═══ RECORDS SUPPLIED ═══
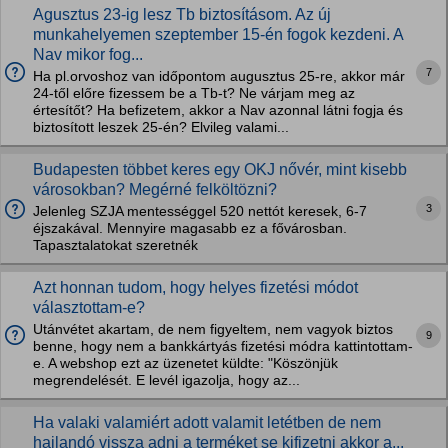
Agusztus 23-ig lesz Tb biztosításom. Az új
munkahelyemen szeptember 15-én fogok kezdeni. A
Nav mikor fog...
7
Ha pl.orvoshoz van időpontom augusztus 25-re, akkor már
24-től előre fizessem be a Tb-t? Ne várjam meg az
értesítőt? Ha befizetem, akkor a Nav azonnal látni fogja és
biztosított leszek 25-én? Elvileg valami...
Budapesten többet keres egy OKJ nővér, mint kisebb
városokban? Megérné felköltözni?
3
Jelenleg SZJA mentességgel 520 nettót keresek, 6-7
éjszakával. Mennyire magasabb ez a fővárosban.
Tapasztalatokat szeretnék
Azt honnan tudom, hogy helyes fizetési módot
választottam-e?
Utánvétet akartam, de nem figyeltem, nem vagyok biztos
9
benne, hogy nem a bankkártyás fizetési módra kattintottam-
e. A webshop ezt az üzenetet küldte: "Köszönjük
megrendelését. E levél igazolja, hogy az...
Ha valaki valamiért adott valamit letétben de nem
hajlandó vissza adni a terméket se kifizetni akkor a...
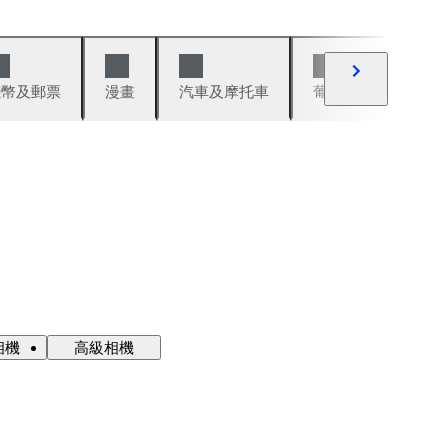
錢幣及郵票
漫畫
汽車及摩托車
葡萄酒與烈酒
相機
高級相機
═══
═══ RECORDS SUPPLIED ═══
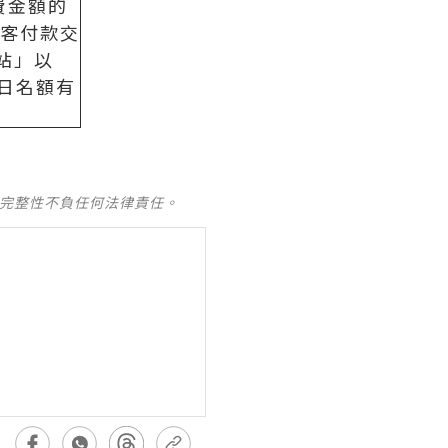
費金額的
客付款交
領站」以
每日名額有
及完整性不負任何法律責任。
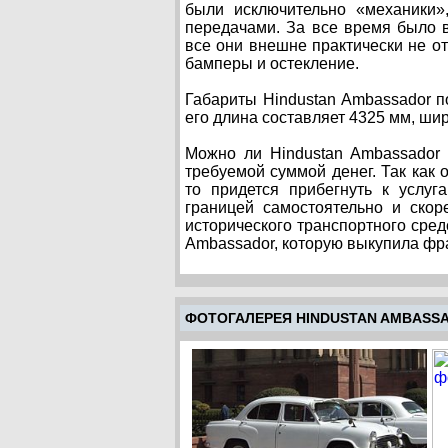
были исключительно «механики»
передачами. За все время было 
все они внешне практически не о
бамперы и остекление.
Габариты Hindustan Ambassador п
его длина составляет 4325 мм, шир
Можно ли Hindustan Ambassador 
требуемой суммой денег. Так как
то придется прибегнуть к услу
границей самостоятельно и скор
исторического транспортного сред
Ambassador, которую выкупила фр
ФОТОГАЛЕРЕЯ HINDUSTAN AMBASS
═══
═══ RECORDS SUPPLIED ═══
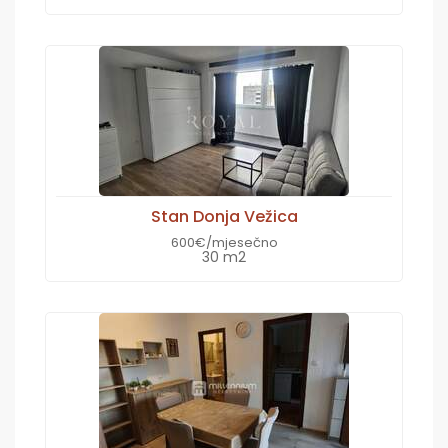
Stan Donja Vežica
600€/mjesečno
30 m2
═══
-- EXERCISE INSTRUCTIONS --
Supply only the number of lines above in which "Ambassador" occurs.

-- TASK RESPONSE --
3